Going further down the list, you can see the Ruby 1.9.0 Net::HTTP implementations with zero copy reads and readpartial, and the notimeout variant, are the best performers, with rfuzz, libcurl, and eventmachine close behind. It’s encouraging that a pure-ruby impl like rfuzz can compete with a mostly native impl like libcurl.
It’s also important to note that each of the downloads, be it the super-fast Dallas or the slow London, hit the CPU the same way.
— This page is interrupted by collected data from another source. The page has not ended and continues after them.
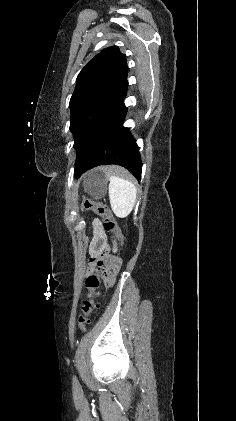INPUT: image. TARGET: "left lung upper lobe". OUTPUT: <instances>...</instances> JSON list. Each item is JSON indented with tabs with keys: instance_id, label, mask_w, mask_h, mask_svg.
<instances>
[{
	"instance_id": "5c2ea615",
	"label": "left lung upper lobe",
	"mask_w": 236,
	"mask_h": 421,
	"mask_svg": "<svg viewBox=\"0 0 236 421\" xmlns=\"http://www.w3.org/2000/svg\"><path fill=\"white\" fill-rule=\"evenodd\" d=\"M126 57L116 46L97 54L81 70L70 99V130L79 158L92 128L127 88Z\"/></svg>"
}]
</instances>
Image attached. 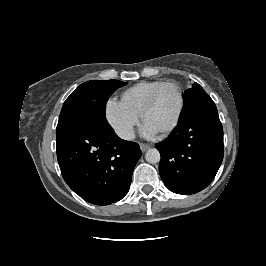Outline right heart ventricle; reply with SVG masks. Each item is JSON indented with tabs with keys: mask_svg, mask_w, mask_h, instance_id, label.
<instances>
[{
	"mask_svg": "<svg viewBox=\"0 0 266 266\" xmlns=\"http://www.w3.org/2000/svg\"><path fill=\"white\" fill-rule=\"evenodd\" d=\"M164 81H142L126 89L122 94V101L133 111L141 114L142 108L152 92Z\"/></svg>",
	"mask_w": 266,
	"mask_h": 266,
	"instance_id": "e07e8e85",
	"label": "right heart ventricle"
}]
</instances>
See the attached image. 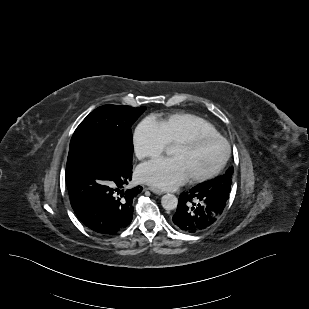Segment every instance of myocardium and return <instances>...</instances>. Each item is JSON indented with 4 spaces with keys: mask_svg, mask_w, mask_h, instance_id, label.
<instances>
[{
    "mask_svg": "<svg viewBox=\"0 0 309 309\" xmlns=\"http://www.w3.org/2000/svg\"><path fill=\"white\" fill-rule=\"evenodd\" d=\"M218 141L222 144L223 146V154L222 157L218 163V165L210 172L203 174V175H198V176H192L189 177L190 182L193 183H202L205 181H208L214 177H216L220 172L224 169L225 165L228 162V159L230 157V145L229 142L225 137H223L220 134H214V133H207V132H195L189 136H186L174 143L175 145H180V146H186V147H194L197 146L205 141Z\"/></svg>",
    "mask_w": 309,
    "mask_h": 309,
    "instance_id": "1",
    "label": "myocardium"
}]
</instances>
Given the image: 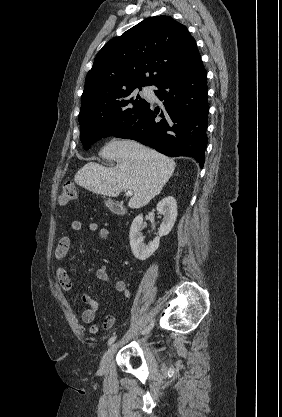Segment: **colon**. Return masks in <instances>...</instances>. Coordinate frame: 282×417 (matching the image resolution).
<instances>
[{"label": "colon", "instance_id": "colon-1", "mask_svg": "<svg viewBox=\"0 0 282 417\" xmlns=\"http://www.w3.org/2000/svg\"><path fill=\"white\" fill-rule=\"evenodd\" d=\"M77 195V185L73 182L62 184L58 192V202L61 204H69L73 202Z\"/></svg>", "mask_w": 282, "mask_h": 417}]
</instances>
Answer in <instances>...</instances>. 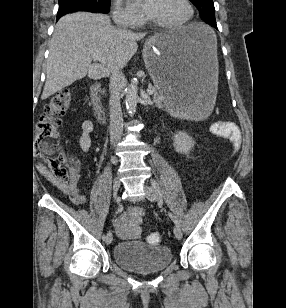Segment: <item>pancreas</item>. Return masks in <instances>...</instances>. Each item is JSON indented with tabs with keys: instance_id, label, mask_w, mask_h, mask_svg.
Instances as JSON below:
<instances>
[{
	"instance_id": "cf45deb5",
	"label": "pancreas",
	"mask_w": 286,
	"mask_h": 308,
	"mask_svg": "<svg viewBox=\"0 0 286 308\" xmlns=\"http://www.w3.org/2000/svg\"><path fill=\"white\" fill-rule=\"evenodd\" d=\"M153 89L155 90V92L153 93V99L156 102V104L158 106H165V104H163V97L158 91V89L156 87H153ZM167 106L171 107L170 105H167Z\"/></svg>"
}]
</instances>
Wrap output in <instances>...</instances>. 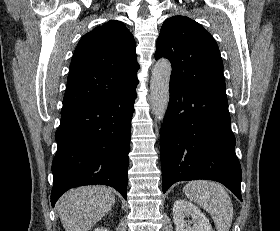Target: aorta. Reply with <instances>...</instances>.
<instances>
[{
    "instance_id": "aorta-1",
    "label": "aorta",
    "mask_w": 280,
    "mask_h": 231,
    "mask_svg": "<svg viewBox=\"0 0 280 231\" xmlns=\"http://www.w3.org/2000/svg\"><path fill=\"white\" fill-rule=\"evenodd\" d=\"M172 68L169 60L156 62L150 82V104L157 121L164 119L169 102V82Z\"/></svg>"
}]
</instances>
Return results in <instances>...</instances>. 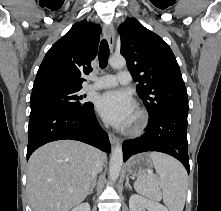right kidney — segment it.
Wrapping results in <instances>:
<instances>
[{
    "label": "right kidney",
    "mask_w": 221,
    "mask_h": 211,
    "mask_svg": "<svg viewBox=\"0 0 221 211\" xmlns=\"http://www.w3.org/2000/svg\"><path fill=\"white\" fill-rule=\"evenodd\" d=\"M71 211H90V205L88 203H82V204L76 206Z\"/></svg>",
    "instance_id": "1"
}]
</instances>
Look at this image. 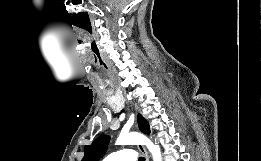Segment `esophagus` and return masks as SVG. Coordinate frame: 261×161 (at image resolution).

This really jumps out when you look at CPU time over wall clock time:
Percent of wall clock time spent using the CPU

Here you see the various transfer times for each site, but you can also see the widely ranging performance of the various HTTP implementations. No real surprises here; rfuzz, libcurl, and eventmachine are doing very well, while the 1.8.6 stock Net::HTTP continues to blow.
Conclusion
If you need an HTTP client in Ruby, DO NOT use the 1.8.6 Net::HTTP. The 1.8.7 version is considerably better, but libcurl, rfuzz, or eventmachine are all better still.
Within the Net::HTTP family, dropping the inefficient timeout implementation and optimizing the read code to reuse the same buffer are both pretty low-hanging optimizations which should be considered for a future Ruby release. For now, I’d recommend libcurl if you’re on Linux, or 1.8.7 Net::HTTP on Windows (since rfuzz doesn’t have timeouts, and eventmachine is hard to get going under Ruby on Windows).
UPDATE: It turns out there is a binary gem release of eventmachine 0.12.0 for Windows, so if you’re doing Windows development and need a performant HTTP client implementation, you should definitely look into eventmachine. Thanks to Abdul-Rahman Advany for the tip.